Antipsychotic use was associated with a higher risk of severe asthma exacerbation (adjusted odds ratio [OR]: 1.27; 95% confidence interval [CI] 1.05-1.54; P = 0.013) compared with no use of antipsychotics. The use of typical antipsychotics increased the risk of severe asthma exacerbation (adjusted OR: 1.40, 95% CI 1.10-1.79, P = 0.007), whereas the use of atypical antipsychotics did not. These results did not change after the exclusion of patients with schizophrenia. There was a dose-dependent effect of antipsychotics (trend test, P = 0.025). Antipsychotics that block the M2 muscarinic or D2 dopaminergic receptors were associated with an increased risk of severe asthma exacerbation (adjusted OR: 1.39, 95% CI 1.10-1.76, P = 0.007 and adjusted OR: 1.33, 95% CI 1.08-1.63, P = 0.008, respectively). However, use of antipsychotics did not increase risk of severe asthma exacerbation in patients with psychiatric disorder.

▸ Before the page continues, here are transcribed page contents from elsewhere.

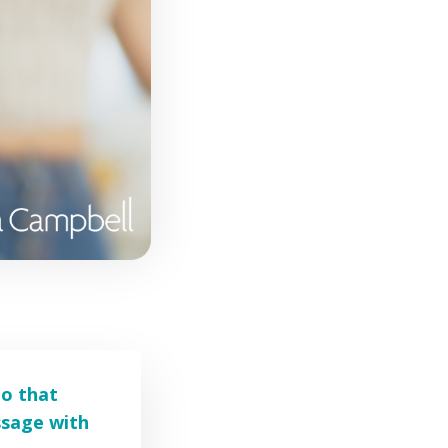
eo that
ssage with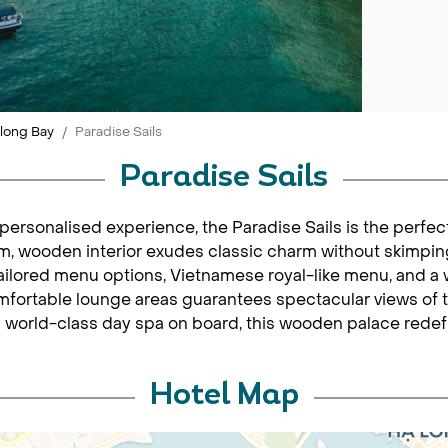
long Bay
Paradise Sails
Paradise Sails
personalised experience, the Paradise Sails is the perfec
rm, wooden interior exudes classic charm without skimpin
 tailored menu options, Vietnamese royal-like menu, and a 
ortable lounge areas guarantees spectacular views of t
 world-class day spa on board, this wooden palace redefi
Hotel Map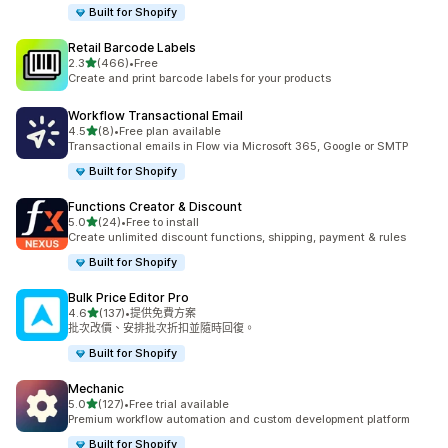
Built for Shopify
Retail Barcode Labels
滿分 5 顆星
2.3
(466)
•
Free
共有 466 則評價
Create and print barcode labels for your products
Workflow Transactional Email
滿分 5 顆星
4.5
(8)
•
Free plan available
共有 8 則評價
Transactional emails in Flow via Microsoft 365, Google or SMTP
Built for Shopify
Functions Creator & Discount
滿分 5 顆星
5.0
(24)
•
Free to install
共有 24 則評價
Create unlimited discount functions, shipping, payment & rules
Built for Shopify
Bulk Price Editor Pro
滿分 5 顆星
4.6
(137)
•
提供免費方案
共有 137 則評價
批次改價、安排批次折扣並隨時回復。
Built for Shopify
Mechanic
滿分 5 顆星
5.0
(127)
•
Free trial available
共有 127 則評價
Premium workflow automation and custom development platform
Built for Shopify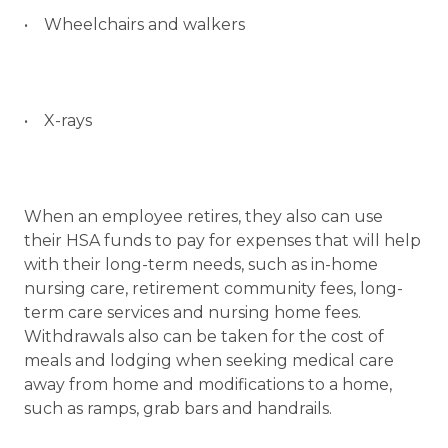
• Wheelchairs and walkers
• X-rays
When an employee retires, they also can use
their HSA funds to pay for expenses that will help
with their long-term needs, such as in-home
nursing care, retirement community fees, long-
term care services and nursing home fees.
Withdrawals also can be taken for the cost of
meals and lodging when seeking medical care
away from home and modifications to a home,
such as ramps, grab bars and handrails.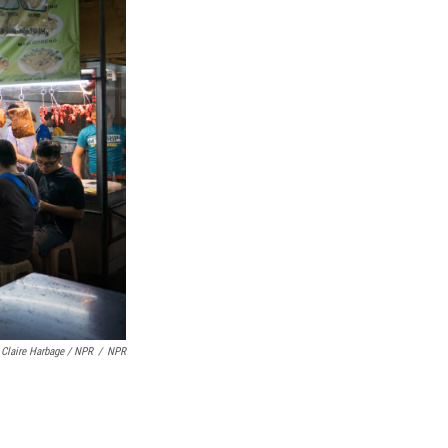
Claire Harbage / NPR
/
NPR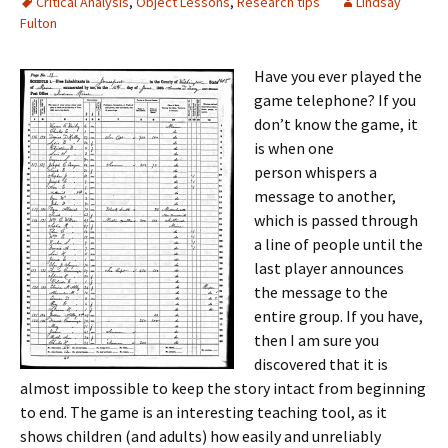
Critical Analysis
,
Object Lessons
,
Research tips
Lindsay
Fulton
Have you ever played the
game telephone? If you
don’t know the game, it
is when one
person whispers a
message to another,
which is passed through
a line of people until the
last player announces
the message to the
entire group. If you have,
then I am sure you
discovered that it is
almost impossible to keep the story intact from beginning
to end. The game is an interesting teaching tool, as it
shows children (and adults) how easily and unreliably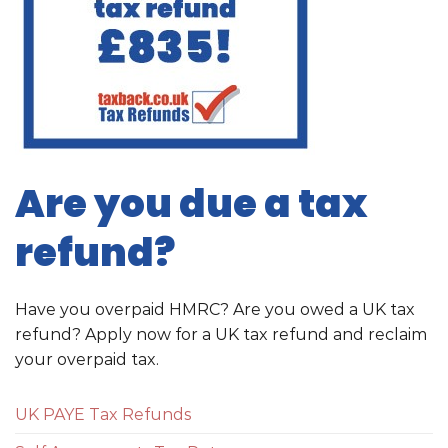
Are you due a tax
refund?
Have you overpaid HMRC? Are you owed a UK tax
refund? Apply now for a UK tax refund and reclaim
your overpaid tax.
UK PAYE Tax Refunds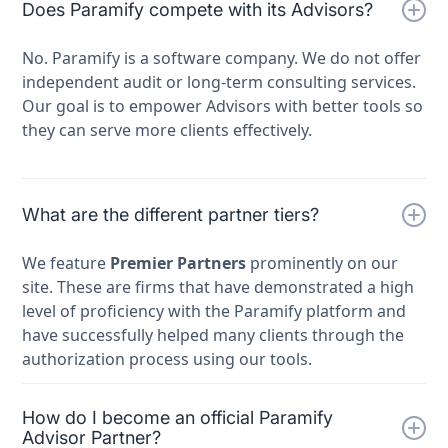
Does Paramify compete with its Advisors?
No. Paramify is a software company. We do not offer
independent audit or long-term consulting services.
Our goal is to empower Advisors with better tools so
they can serve more clients effectively.
What are the different partner tiers?
We feature
Premier Partners
prominently on our
site. These are firms that have demonstrated a high
level of proficiency with the Paramify platform and
have successfully helped many clients through the
authorization process using our tools.
How do I become an official Paramify
Advisor Partner?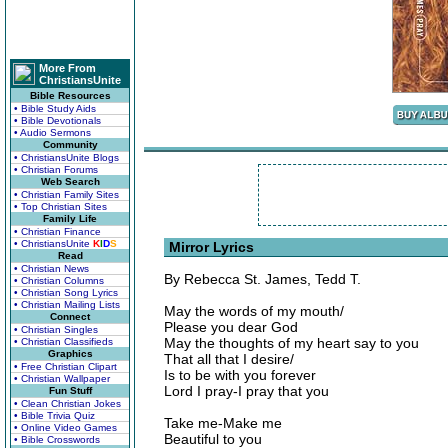
More From
ChristiansUnite
Bible Resources
• Bible Study Aids
• Bible Devotionals
• Audio Sermons
Community
• ChristiansUnite Blogs
• Christian Forums
Web Search
• Christian Family Sites
• Top Christian Sites
Family Life
• Christian Finance
• ChristiansUnite
K
I
D
S
Mirror Lyrics
Read
• Christian News
By Rebecca St. James, Tedd T.
• Christian Columns
• Christian Song Lyrics
• Christian Mailing Lists
May the words of my mouth/
Connect
Please you dear God
• Christian Singles
May the thoughts of my heart say to you
• Christian Classifieds
Graphics
That all that I desire/
• Free Christian Clipart
Is to be with you forever
• Christian Wallpaper
Lord I pray-I pray that you
Fun Stuff
• Clean Christian Jokes
• Bible Trivia Quiz
Take me-Make me
• Online Video Games
Beautiful to you
• Bible Crosswords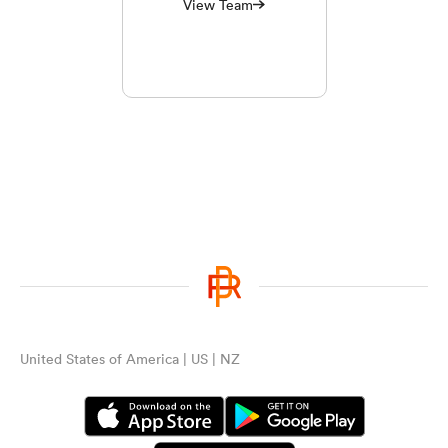
View Team
United States of America | US | NZ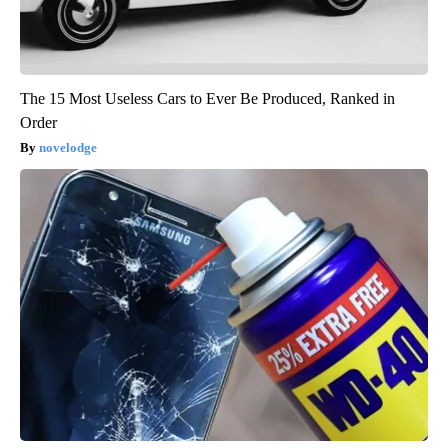
The 15 Most Useless Cars to Ever Be Produced, Ranked in
Order
novelodge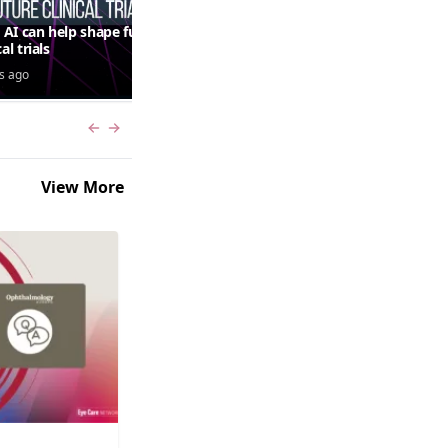
AI can help shape future
QUASAR 64-week results:
cal trials
aflibercept 8 mg in macular
edema following RVO—
s ago
3 days ago
Jordana G. Fein, MD, MS
Previous slide
Next slide
View More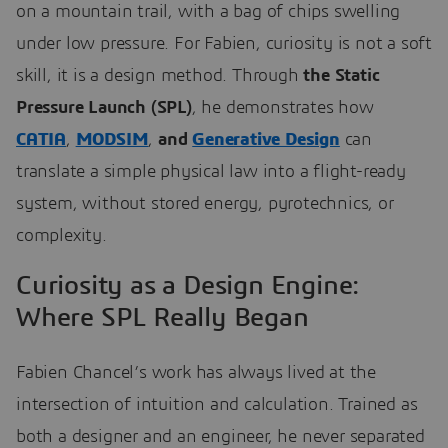
on a mountain trail, with a bag of chips swelling
under low pressure. For Fabien, curiosity is not a soft
skill, it is a design method. Through
the Static
Pressure Launch (SPL)
, he demonstrates how
CATIA
,
MODSIM
,
and
Generative Design
can
translate a simple physical law into a flight-ready
system, without stored energy, pyrotechnics, or
complexity.
Curiosity as a Design Engine:
Where SPL Really Began
Fabien Chancel’s work has always lived at the
intersection of intuition and calculation. Trained as
both a designer and an engineer, he never separated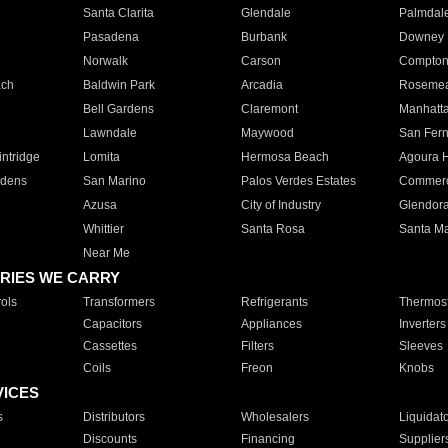
Santa Clarita
Glendale
Palmdal
Pasadena
Burbank
Downey
Norwalk
Carson
Compto
ach
Baldwin Park
Arcadia
Roseme
Bell Gardens
Claremont
Manhatt
Lawndale
Maywood
San Fer
ntridge
Lomita
Hermosa Beach
Agoura H
rdens
San Marino
Palos Verdes Estates
Commer
Azusa
City of Industry
Glendor
Whittier
Santa Rosa
Santa Ma
Near Me
RIES WE CARRY
ols
Transformers
Refrigerants
Thermost
Capacitors
Appliances
Inverters
Cassettes
Filters
Sleeves
Coils
Freon
Knobs
VICES
s
Distributors
Wholesalers
Liquidat
Discounts
Financing
Supplier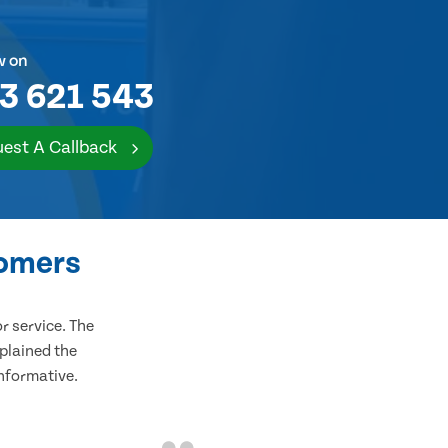
w on
3 621 543
est A Callback
tomers
 service. The
plained the
informative.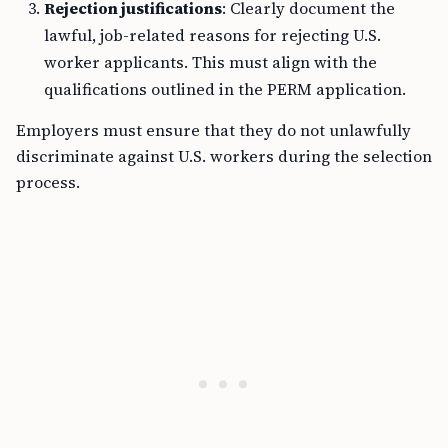
Rejection justifications
: Clearly document the
lawful, job-related reasons for rejecting U.S.
worker applicants. This must align with the
qualifications outlined in the PERM application.
Employers must ensure that they do not unlawfully
discriminate against U.S. workers during the selection
process.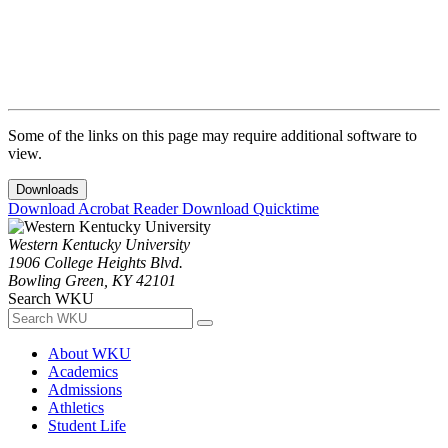
Some of the links on this page may require additional software to
view.
Downloads
Download Acrobat Reader
Download Quicktime
Western Kentucky University
1906 College Heights Blvd.
Bowling Green, KY 42101
Search WKU
About WKU
Academics
Admissions
Athletics
Student Life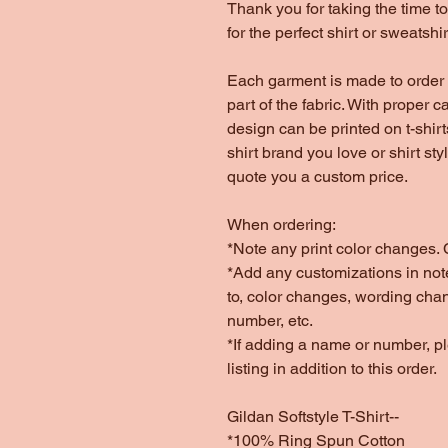
Thank you for taking the time 
for the perfect shirt or sweatshir
Each garment is made to order 
part of the fabric. With proper c
design can be printed on t-shir
shirt brand you love or shirt st
quote you a custom price.
When ordering:
*Note any print color changes. C
*Add any customizations in note
to, color changes, wording cha
number, etc.
*If adding a name or number, 
listing in addition to this order.
Gildan Softstyle T-Shirt--
*100% Ring Spun Cotton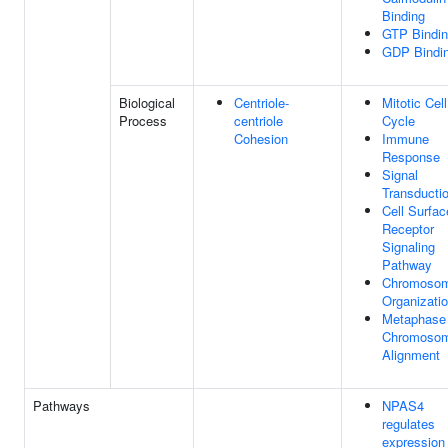
Binding
GTP Bindi
GDP Bindi
Biological
Centriole-
Mitotic Cell
Process
centriole
Cycle
Cohesion
Immune
Response
Signal
Transducti
Cell Surfac
Receptor
Signaling
Pathway
Chromoso
Organizati
Metaphase
Chromoso
Alignment
Pathways
NPAS4
regulates
expression 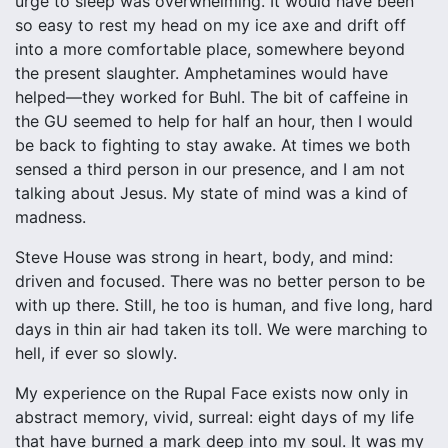
urge to sleep was overwhelming. It would have been
so easy to rest my head on my ice axe and drift off
into a more comfortable place, somewhere beyond
the present slaughter. Amphetamines would have
helped—they worked for Buhl. The bit of caffeine in
the GU seemed to help for half an hour, then I would
be back to fighting to stay awake. At times we both
sensed a third person in our presence, and I am not
talking about Jesus. My state of mind was a kind of
madness.
Steve House was strong in heart, body, and mind:
driven and focused. There was no better person to be
with up there. Still, he too is human, and five long, hard
days in thin air had taken its toll. We were marching to
hell, if ever so slowly.
My experience on the Rupal Face exists now only in
abstract memory, vivid, surreal: eight days of my life
that have burned a mark deep into my soul. It was my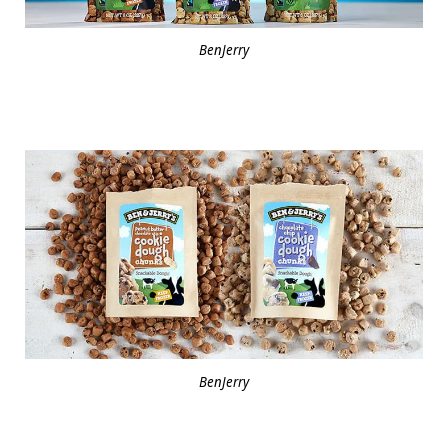
BenJerry
BenJerry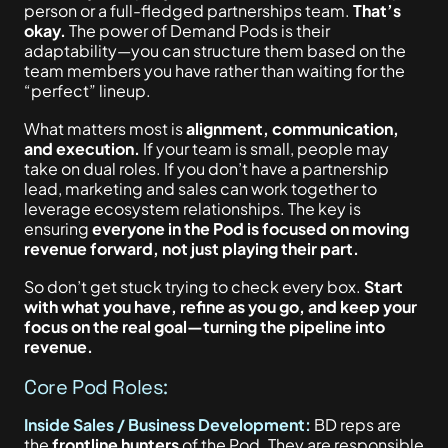
person or a full-fledged partnerships team.
That’s
okay.
The power of Demand Pods is their
adaptability—you can structure them based on the
team members you have rather than waiting for the
“perfect” lineup.
What matters most is
alignment, communication,
and execution.
If your team is small, people may
take on dual roles. If you don’t have a partnership
lead, marketing and sales can work together to
leverage ecosystem relationships. The key is
ensuring
everyone in the Pod
is focused
on moving
revenue forward, not just playing their part.
So don’t get stuck trying to check every box.
Start
with what you have, refine as you go, and keep your
focus on the real goal—turning the pipeline into
revenue.
Core Pod Roles:
Inside Sales / Business Development:
BD reps are
the
frontline hunters
of the Pod. They are responsible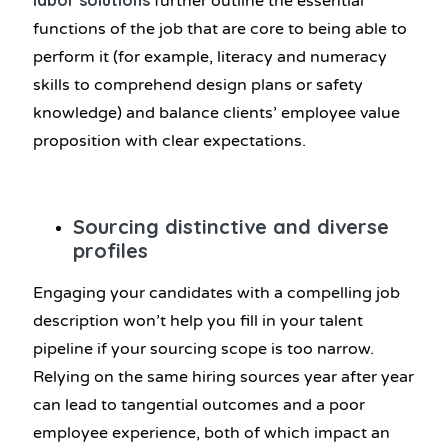
labor solutions
further outline the essential
functions of the job that are core to being able to
perform it (for example, literacy and numeracy
skills to comprehend design plans or safety
knowledge) and balance clients’ employee value
proposition with clear expectations.
Sourcing distinctive and diverse
profiles
Engaging your candidates with a compelling job
description won’t help you fill in your talent
pipeline if your sourcing scope is too narrow.
Relying on the same hiring sources year after year
can lead to tangential outcomes and a poor
employee experience, both of which impact an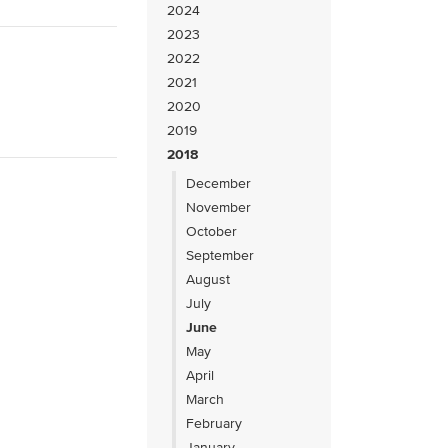
2024
2023
2022
2021
2020
2019
2018
December
November
October
September
August
July
June
May
April
March
February
January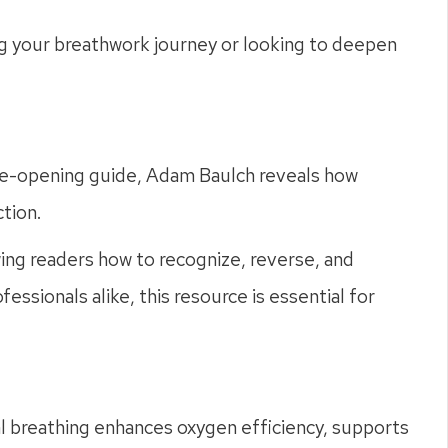
g your breathwork journey or looking to deepen
eye-opening guide, Adam Baulch reveals how
tion.
ing readers how to recognize, reverse, and
essionals alike, this resource is essential for
sal breathing enhances oxygen efficiency, supports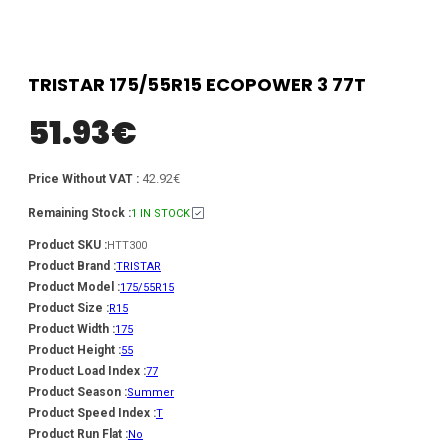
TRISTAR 175/55R15 ECOPOWER 3 77T
51.93
€
42.92€
Price Without VAT :
Remaining Stock :
1 IN STOCK
Product SKU :
HTT300
Product Brand :
TRISTAR
Product Model :
175/55R15
Product Size :
R15
Product Width :
175
Product Height :
55
Product Load Index :
77
Product Season :
Summer
Product Speed Index :
T
Product Run Flat :
No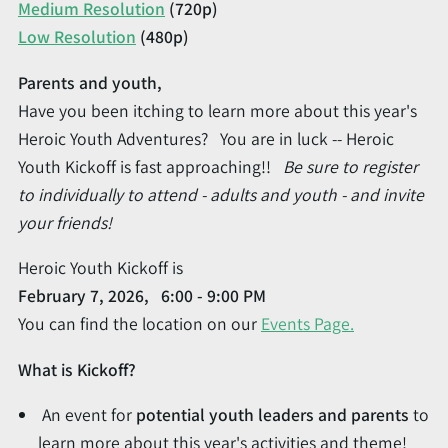
Medium Resolution
(720p)
Low Resolution
(480p)
Parents and youth,
Have you been itching to learn more about this year's
Heroic Youth Adventures? You are in luck -- Heroic
Youth Kickoff is fast approaching!!
Be sure to register
to individually to attend - adults and youth - and invite
your friends!
Heroic Youth Kickoff is
February 7, 2026, 6:00 - 9:00 PM
You can find the location on our
Events Page.
What is Kickoff?
An event for
potential youth leaders and parents
to
learn more about this year's activities and theme!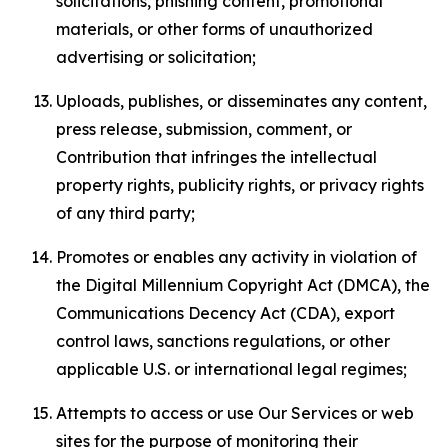
solicitations, phishing content, promotional
materials, or other forms of unauthorized
advertising or solicitation;
Uploads, publishes, or disseminates any content,
press release, submission, comment, or
Contribution that infringes the intellectual
property rights, publicity rights, or privacy rights
of any third party;
Promotes or enables any activity in violation of
the Digital Millennium Copyright Act (DMCA), the
Communications Decency Act (CDA), export
control laws, sanctions regulations, or other
applicable U.S. or international legal regimes;
Attempts to access or use Our Services or web
sites for the purpose of monitoring their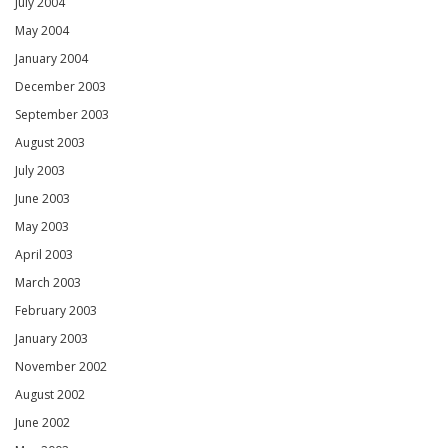
July 2004
May 2004
January 2004
December 2003
September 2003
August 2003
July 2003
June 2003
May 2003
April 2003
March 2003
February 2003
January 2003
November 2002
August 2002
June 2002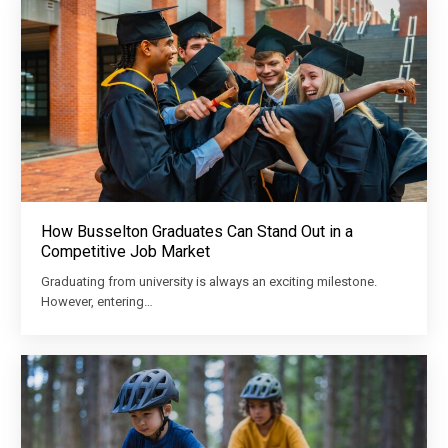
How Busselton Graduates Can Stand Out in a
Competitive Job Market
Graduating from university is always an exciting milestone.
However, entering…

The use of typical antipsychotics is associated with a dose-dependent increased risk of severe asthma exacerbation, especially for patients without psychiatric disorders. Further research on the impact of typical antipsychotics on asthma exacerbation is warranted.
严重哮喘发作降低了患者的生活质量,导致急诊就诊和住院,并增加了额外的医疗费用。抗精神病药阻断具有支气管扩张功能的受体;然而,抗精神病药的使用与严重哮喘发作之间的关联尚不清楚。本研究旨在探讨抗精神病药对哮喘相关急诊就诊和住院的影响。
本研究采用病例交叉设计。我们使用 2003-2017 年台湾全民健康保险补偿数据库,建立了一个由 18657 名哮喘发作导致急诊就诊或住院的成年人组成的队列。采用单变量和多变量条件逻辑回归分析抗精神病药使用与严重哮喘发作之间的关系。还进行了不同类别、剂量、抗精神病药受体功能、不同精神疾病的亚组分析和排除精神分裂症患者的敏感性分析。
与未使用抗精神病药相比,使用抗精神病药与严重哮喘发作的风险增加相关(调整后的优势比[OR]:1.27;95%置信区间[CI]:1.05-1.54;P=0.013)。使用典型抗精神病药会增加严重哮喘发作的风险(调整后的 OR:1.40,95%CI 1.10-1.79,P=0.007),而使用非典型抗精神病药则不会。排除精神分裂症患者后,这些结果没有改变。抗精神病药存在剂量依赖性效应(趋势检验,P=0.025)。阻断 M2 毒蕈碱或 D2 多巴胺能受体的抗精神病药与严重哮喘发作风险增加相关(调整后的 OR:1.39,95%CI 1.10-1.76,P=0.007 和调整后的 OR:1.33,95%CI 1.08-1.63,P=0.008)。然而,在有精神障碍的患者中,使用抗精神病药不会增加严重哮喘发作的风险。
使用典型抗精神病药与严重哮喘发作风险呈剂量依赖性增加相关,尤其是对于无精神障碍的患者。需要进一步研究典型抗精神病药对哮喘发作的影响。